【愛の◯◯】愛兄弁当(あいあにべんとう)

 

目覚まし時計が鳴るよりも早く、目が覚めた。

 

朝だ。

誕生日の朝。

 

むくり、とゆっくり起き上がる。

ホエール君(1号)を取りに行って、ベッドに座りながら、彼のぬいぐるみを、ふぎゅ~っ、と胸に抱きしめる。

 

「ホエール君~っ。
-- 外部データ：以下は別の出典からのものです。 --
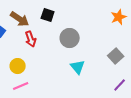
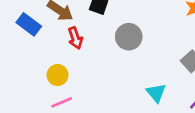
cyan triangle: (78, 67) -> (156, 93), moved

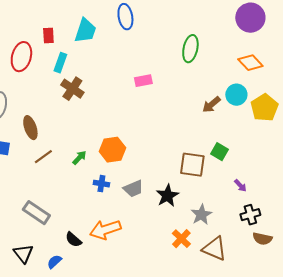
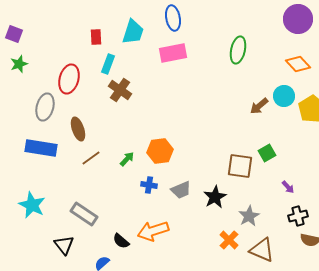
red ellipse: (21, 57) -> (69, 79), moved
pink rectangle: (143, 81) -> (173, 53), moved, size x1.5
green square: (219, 152) -> (267, 153), turned 30
black triangle: (23, 254) -> (64, 245), moved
わたし誕生日だよ~っ。

 18歳~~。

 18歳になった~。

 だから、5ヶ月間だけ、おねーさんと同い年!」

 

抱きしめながら、ホエール君ぬいぐるみに語りかける。

ひとりごと、だけど、どうせだれにも聞こえていない。

 

――18歳か。

18歳になったら、できることって、なんだっけ?

――思いつかないや。

それはともかく、

オトナの階段、またひとつ、のぼっちゃった感じ。

 

誕生日なのがうれしくて、お気に入りの楽曲を詰め合わせたプレイリストを再生して、テンションを上げていった。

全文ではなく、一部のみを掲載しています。